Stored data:

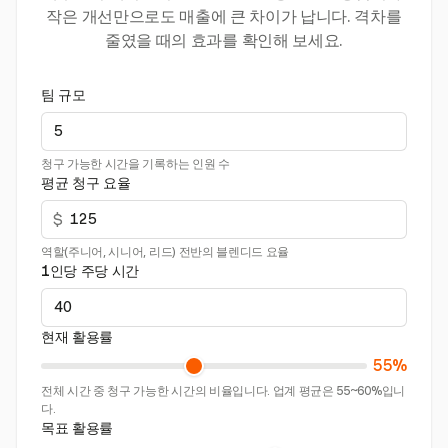
작은 개선만으로도 매출에 큰 차이가 납니다. 격차를
줄였을 때의 효과를 확인해 보세요.
팀 규모
청구 가능한 시간을 기록하는 인원 수
평균 청구 요율
$
역할(주니어, 시니어, 리드) 전반의 블렌디드 요율
1인당 주당 시간
현재 활용률
55%
전체 시간 중 청구 가능한 시간의 비율입니다. 업계 평균은 55~60%입니
다.
목표 활용률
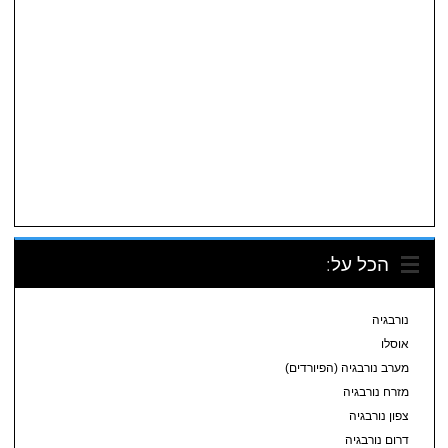
הכל על:
נורבגיה
אוסלו
מערב נורבגיה (הפיורדים)
מזרח נורבגיה
צפון נורבגיה
דרום נורבגיה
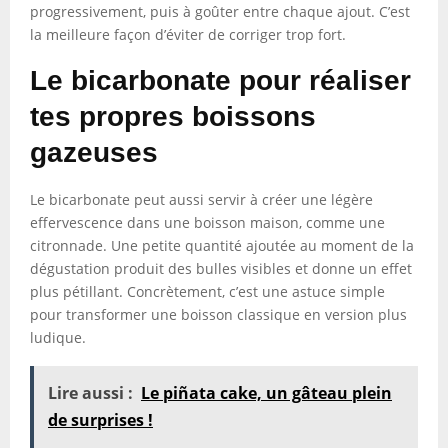
progressivement, puis à goûter entre chaque ajout. C’est
la meilleure façon d’éviter de corriger trop fort.
Le bicarbonate pour réaliser
tes propres boissons
gazeuses
Le bicarbonate peut aussi servir à créer une légère
effervescence dans une boisson maison, comme une
citronnade. Une petite quantité ajoutée au moment de la
dégustation produit des bulles visibles et donne un effet
plus pétillant. Concrètement, c’est une astuce simple
pour transformer une boisson classique en version plus
ludique.
Lire aussi :
Le piñata cake, un gâteau plein
de surprises !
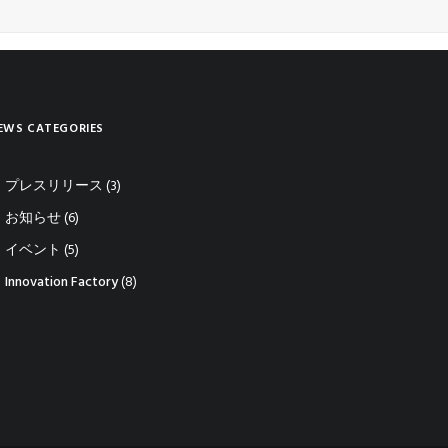
EWS CATEGORIES
プレスリリース
(3)
お知らせ
(6)
イベント
(5)
Innovation Factory
(8)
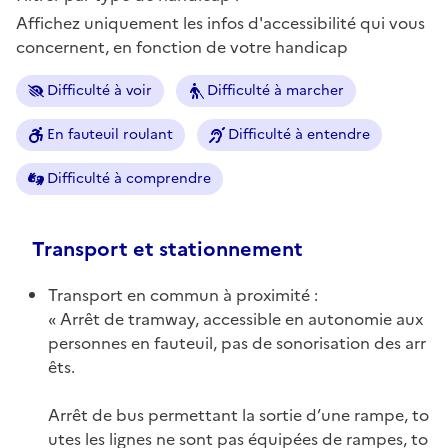
Affichez uniquement les infos d'accessibilité qui vous
concernent, en fonction de votre handicap
Difficulté à voir
Difficulté à marcher
En fauteuil roulant
Difficulté à entendre
Difficulté à comprendre
Transport et stationnement
Transport en commun à proximité :
Arrêt de tramway, accessible en autonomie aux
personnes en fauteuil, pas de sonorisation des arr
êts.
Arrêt de bus permettant la sortie d’une rampe, to
utes les lignes ne sont pas équipées de rampes, to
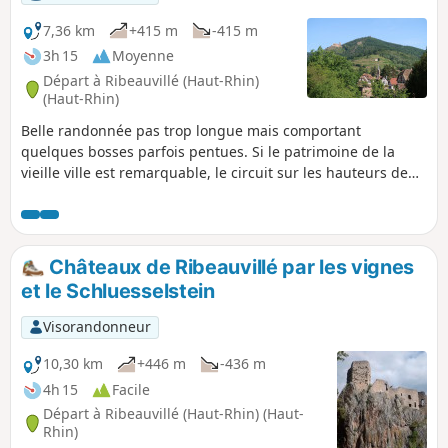
7,36 km
+415 m
-415 m
3h 15
Moyenne
Départ à Ribeauvillé (Haut-Rhin)
(Haut-Rhin)
Belle randonnée pas trop longue mais comportant
quelques bosses parfois pentues. Si le patrimoine de la
vieille ville est remarquable, le circuit sur les hauteurs de
Ribeauvillé vaut le détour avec ses trois châteaux et le
monastère de Notre-Dame de Dusenbach.
Châteaux de Ribeauvillé par les vignes
et le Schluesselstein
Visorandonneur
10,30 km
+446 m
-436 m
4h 15
Facile
Départ à Ribeauvillé (Haut-Rhin) (Haut-
Rhin)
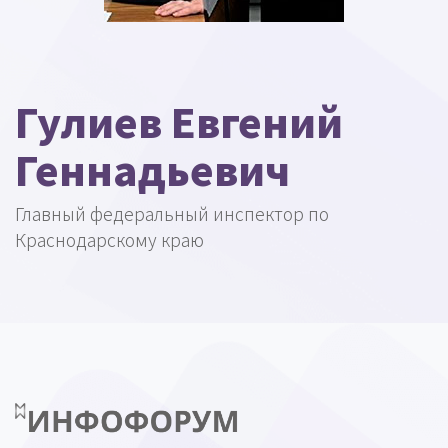
Гулиев Евгений
Геннадьевич
Главный федеральный инспектор по
Краснодарскому краю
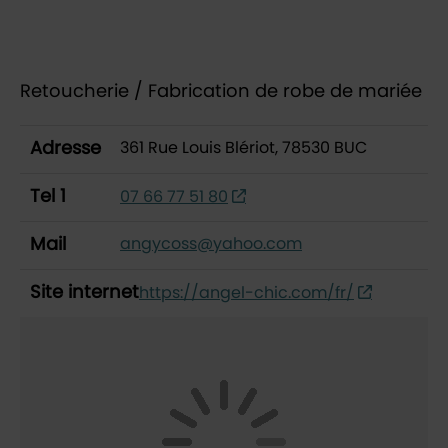
Contenu de la fiche d'a
Retoucherie / Fabrication de robe de mariée
Adresse
361 Rue Louis Blériot, 78530 BUC
Tel 1
07 66 77 51 80
Mail
angycoss@yahoo.com
Site internet
https://angel-chic.com/fr/
48.77666525939575,2.1295595576706403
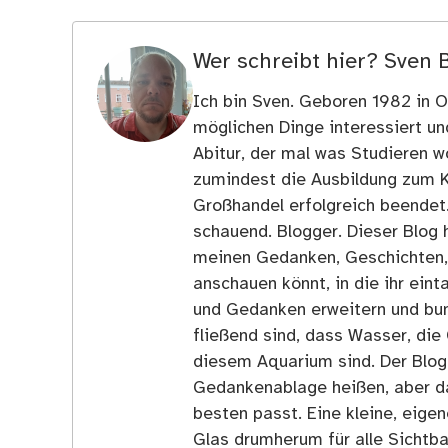
Wer schreibt hier?
Sven 
Ich bin Sven. Geboren 1982 in Os
möglichen Dinge interessiert u
Abitur, der mal was Studieren wo
zumindest die Ausbildung zum 
Großhandel erfolgreich beendet
schauend. Blogger. Dieser Blog h
meinen Gedanken, Geschichten, E
anschauen könnt, in die ihr ein
und Gedanken erweitern und bun
fließend sind, dass Wasser, die 
diesem Aquarium sind. Der Blog
Gedankenablage heißen, aber d
besten passt. Eine kleine, eige
Glas drumherum für alle Sichtba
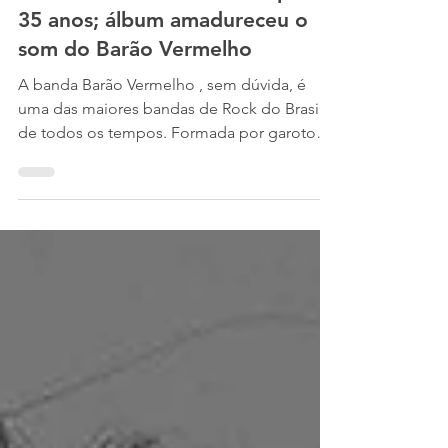
"Na Calada da Noite" completa
35 anos; álbum amadureceu o
som do Barão Vermelho
A banda Barão Vermelho , sem dúvida, é
uma das maiores bandas de Rock do Brasil
de todos os tempos. Formada por garotos
entre o fim dos...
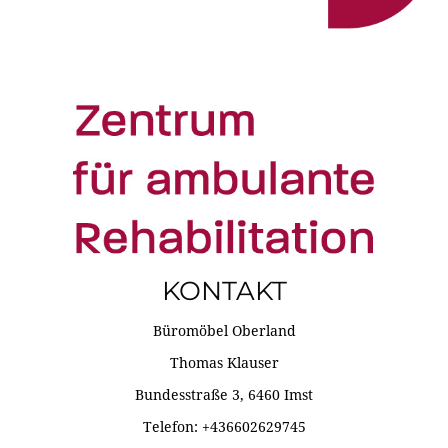
KONTAKT
Büromöbel Oberland
Thomas Klauser
Bundesstraße 3, 6460 Imst
Telefon: +436602629745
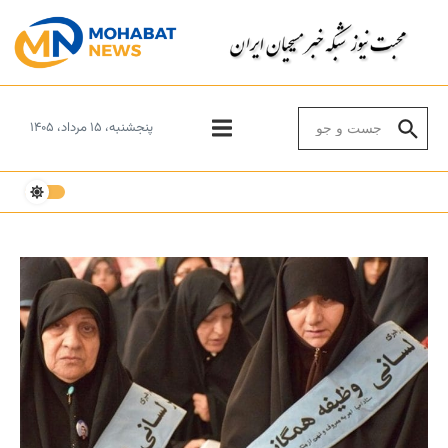
Skip to conten
Search for:
پنجشنبه، ۱۵ مرداد، ۱۴۰۵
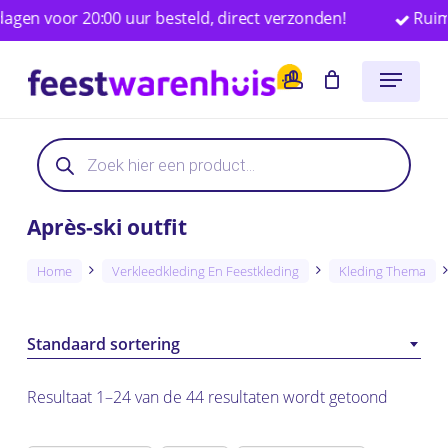
Skip
voor 20:00 uur besteld, direct verzonden!
Ruim 25.0
to
Close
Winkelwagen
Cart
Menu
main
account
content
Producten
zoeken
Après-ski outfit
Home
Verkleedkleding En Feestkleding
Kleding Thema
Standaard sortering
Resultaat 1–24 van de 44 resultaten wordt getoond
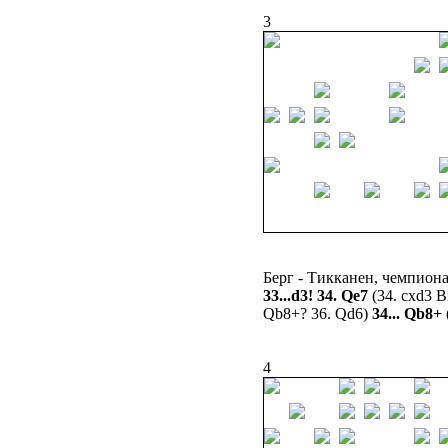
3
Берг - Тикканен, чемпион
33...d3! 34. Qe7
(34. cxd3 B
Qb8+? 36. Qd6)
34... Qb8+
4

## [Problem details]
The records above are to be copied exactly, with no pictures carried over.

## [Result]
작은 개선만으로도 매출에 큰 차이가 납니다. 격차를
줄였을 때의 효과를 확인해 보세요.
팀 규모
청구 가능한 시간을 기록하는 인원 수
평균 청구 요율
$
역할(주니어, 시니어, 리드) 전반의 블렌디드 요율
1인당 주당 시간
현재 활용률
55%
전체 시간 중 청구 가능한 시간의 비율입니다. 업계 평균은 55~60%입니
다.
목표 활용률
הכל על:
נורבגיה
אוסלו
מערב נורבגיה (הפיורדים)
מזרח נורבגיה
צפון נורבגיה
דרום נורבגיה
progressivement, puis à goûter entre chaque ajout. C’est
la meilleure façon d’éviter de corriger trop fort.
Le bicarbonate pour réaliser
tes propres boissons
gazeuses
Le bicarbonate peut aussi servir à créer une légère
effervescence dans une boisson maison, comme une
citronnade. Une petite quantité ajoutée au moment de la
dégustation produit des bulles visibles et donne un effet
plus pétillant. Concrètement, c’est une astuce simple
pour transformer une boisson classique en version plus
ludique.
Lire aussi :
Le piñata cake, un gâteau plein
de surprises !
EWS CATEGORIES
プレスリリース
(3)
お知らせ
(6)
イベント
(5)
Innovation Factory
(8)
Affichez uniquement les infos d'accessibilité qui vous
concernent, en fonction de votre handicap
Difficulté à voir
Difficulté à marcher
En fauteuil roulant
Difficulté à entendre
Difficulté à comprendre
Transport et stationnement
Transport en commun à proximité :
Arrêt de tramway, accessible en autonomie aux
personnes en fauteuil, pas de sonorisation des arr
êts.
Arrêt de bus permettant la sortie d’une rampe, to
utes les lignes ne sont pas équipées de rampes, to
7,36 km
+415 m
-415 m
3h 15
Moyenne
Départ à Ribeauvillé (Haut-Rhin)
(Haut-Rhin)
Belle randonnée pas trop longue mais comportant
quelques bosses parfois pentues. Si le patrimoine de la
vieille ville est remarquable, le circuit sur les hauteurs de
Ribeauvillé vaut le détour avec ses trois châteaux et le
monastère de Notre-Dame de Dusenbach.
Châteaux de Ribeauvillé par les vignes
et le Schluesselstein
Visorandonneur
10,30 km
+446 m
-436 m
4h 15
Facile
Départ à Ribeauvillé (Haut-Rhin) (Haut-
Rhin)
Гулиев Евгений
Геннадьевич
Главный федеральный инспектор по
Краснодарскому краю
Contenu de la fiche d'a
Retoucherie / Fabrication de robe de mariée
Adresse
361 Rue Louis Blériot, 78530 BUC
Tel 1
07 66 77 51 80
Mail
angycoss@yahoo.com
Site internet
https://angel-chic.com/fr/
48.77666525939575,2.1295595576706403
Wer schreibt hier?
Sven 
Ich bin Sven. Geboren 1982 in Os
möglichen Dinge interessiert u
Abitur, der mal was Studieren wo
zumindest die Ausbildung zum 
Großhandel erfolgreich beendet
schauend. Blogger. Dieser Blog h
meinen Gedanken, Geschichten, E
anschauen könnt, in die ihr ein
und Gedanken erweitern und bun
fließend sind, dass Wasser, die 
diesem Aquarium sind. Der Blog
Gedankenablage heißen, aber d
besten passt. Eine kleine, eige
Glas drumherum für alle Sichtba
"Na Calada da Noite" completa
35 anos; álbum amadureceu o
som do Barão Vermelho
A banda Barão Vermelho , sem dúvida, é
uma das maiores bandas de Rock do Brasil
de todos os tempos. Formada por garotos
entre o fim dos...
KONTAKT
Büromöbel Oberland
Thomas Klauser
Bundesstraße 3, 6460 Imst
Telefon: +436602629745
Skip to conten
Search for:
پنجشنبه، ۱۵ مرداد، ۱۴۰۵
Skip
voor 20:00 uur besteld, direct verzonden!
Ruim 25.0
to
Close
Winkelwagen
Cart
Menu
main
account
content
Producten
zoeken
Après-ski outfit
Home
Verkleedkleding En Feestkleding
Kleding Thema
Standaard sortering
Resultaat 1–24 van de 44 resultaten wordt getoond
3
Берг - Тикканен, чемпион
33...d3! 34. Qe7
(34. cxd3 B
Qb8+? 36. Qd6)
34... Qb8+
4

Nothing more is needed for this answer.